Sábado, 19 de setembro de 2009 - 17h11
Estado exportará carne pela Rodovia do Pacífico e quer oferecer aos produtores uma usina de nitrogênio. Produto vem sendo adquirido em Rondônia, a R$ 13 o litro.
MONTEZUMA CRUZ
Agência Amazônia
RIO BRANCO, AC – Com tecnologias da Empresa Brasileira de Pesquisa Agropecuária (Embrapa), entre as quais o pastejo rotacionado, pecuaristas em atividade no Estado do Acre estão obtendo até três bois por hectare/ano. Esse resultado, considerado bom pelo secretário estadual de Agropecuária, Mauro Jorge Ribeiro, aumenta as possibilidades de exportação de carne para os mercados europeu, norte-americano e asiático, tão logo for aberta a Rodovia Interoceânica (ou Rodovia do Pacífico), que ligará a fronteira de Assis Brasil-Iñapari (Peru) aos portos de Ilo e Matarani, no vizinho país.
Animado com o desempenho do setor, Ribeiro encaminhou esta semana ao Ministério da Ciência e Tecnologia um projeto que pleiteia recursos de R$ 600 mil para a instalação de uma usina de produção de nitrogênio líquido.

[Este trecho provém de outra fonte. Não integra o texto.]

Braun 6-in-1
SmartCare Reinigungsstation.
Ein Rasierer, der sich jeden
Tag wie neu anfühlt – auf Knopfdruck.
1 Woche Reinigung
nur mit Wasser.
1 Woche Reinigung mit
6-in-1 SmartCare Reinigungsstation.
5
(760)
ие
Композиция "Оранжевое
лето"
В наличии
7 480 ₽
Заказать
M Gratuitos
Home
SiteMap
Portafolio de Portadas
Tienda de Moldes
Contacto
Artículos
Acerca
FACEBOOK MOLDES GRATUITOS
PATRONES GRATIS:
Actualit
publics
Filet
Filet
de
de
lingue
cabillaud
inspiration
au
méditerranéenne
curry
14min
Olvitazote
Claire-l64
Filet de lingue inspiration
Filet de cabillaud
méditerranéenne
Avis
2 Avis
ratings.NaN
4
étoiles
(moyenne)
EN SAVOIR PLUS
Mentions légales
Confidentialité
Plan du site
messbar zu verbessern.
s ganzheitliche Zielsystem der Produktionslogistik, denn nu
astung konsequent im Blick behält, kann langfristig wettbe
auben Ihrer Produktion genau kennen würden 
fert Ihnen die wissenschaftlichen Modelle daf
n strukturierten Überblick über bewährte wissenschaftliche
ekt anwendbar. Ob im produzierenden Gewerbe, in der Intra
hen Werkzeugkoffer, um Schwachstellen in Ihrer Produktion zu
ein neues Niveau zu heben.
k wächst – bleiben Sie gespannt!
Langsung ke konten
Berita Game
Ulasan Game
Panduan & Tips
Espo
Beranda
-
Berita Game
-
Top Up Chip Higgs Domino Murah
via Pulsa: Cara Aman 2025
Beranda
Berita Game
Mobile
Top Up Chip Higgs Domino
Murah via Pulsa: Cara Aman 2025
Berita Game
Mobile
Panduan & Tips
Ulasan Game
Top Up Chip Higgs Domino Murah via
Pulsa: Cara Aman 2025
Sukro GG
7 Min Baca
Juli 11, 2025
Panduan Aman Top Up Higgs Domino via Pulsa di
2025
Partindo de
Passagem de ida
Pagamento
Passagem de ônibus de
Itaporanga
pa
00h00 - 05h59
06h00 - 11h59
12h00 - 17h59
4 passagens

Ela atenderá a demanda dos pequenos produtores de leite do Estado, que vêm utilizando a inseminação artificial e outras biotecnologias da reprodução.

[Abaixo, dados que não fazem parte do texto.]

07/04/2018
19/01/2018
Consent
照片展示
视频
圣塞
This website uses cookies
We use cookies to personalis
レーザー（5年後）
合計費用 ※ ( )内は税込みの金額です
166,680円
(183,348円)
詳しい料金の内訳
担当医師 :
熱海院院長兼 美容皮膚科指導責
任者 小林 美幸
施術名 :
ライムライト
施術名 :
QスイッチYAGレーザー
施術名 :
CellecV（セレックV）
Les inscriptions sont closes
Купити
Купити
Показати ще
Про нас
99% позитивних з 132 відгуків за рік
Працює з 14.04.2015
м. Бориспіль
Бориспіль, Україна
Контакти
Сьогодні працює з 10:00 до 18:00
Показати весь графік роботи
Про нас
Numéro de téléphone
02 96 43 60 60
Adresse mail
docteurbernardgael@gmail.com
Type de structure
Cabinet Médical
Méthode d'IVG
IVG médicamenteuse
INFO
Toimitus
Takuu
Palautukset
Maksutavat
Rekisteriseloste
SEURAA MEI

A pecuária foi introduzida no Acre no início dos anos 1970. O secretário lembrou que, em 2001, a pecuária ocupava 80% das áreas desmatadas no Acre, com cerca de 1,5 milhão de hectares de pastagens. Na ocasião registrava-se uma lotação média de 1, 38 cabeças por hectare.
Tecnologias desenvolvidas pela Embrapa, por outras instituições públicas de pesquisa e pelo setor privado vêm possibilitando que pequenos médios e grandes produtores adotarem sistemas mais intensivos, com maior rentabilidade e sustentabilidade. “Nessas propriedades, existem pastagens de gramíneas consorciadas com leguminosas com mais de 20 anos. Utilizadas em sistema de pastejo rotacionado, essas pastagens têm mantido até três animais por hectare durante o ano, com os bois resultantes de cruzamentos industriais”, informa o projeto entregue ao ministério.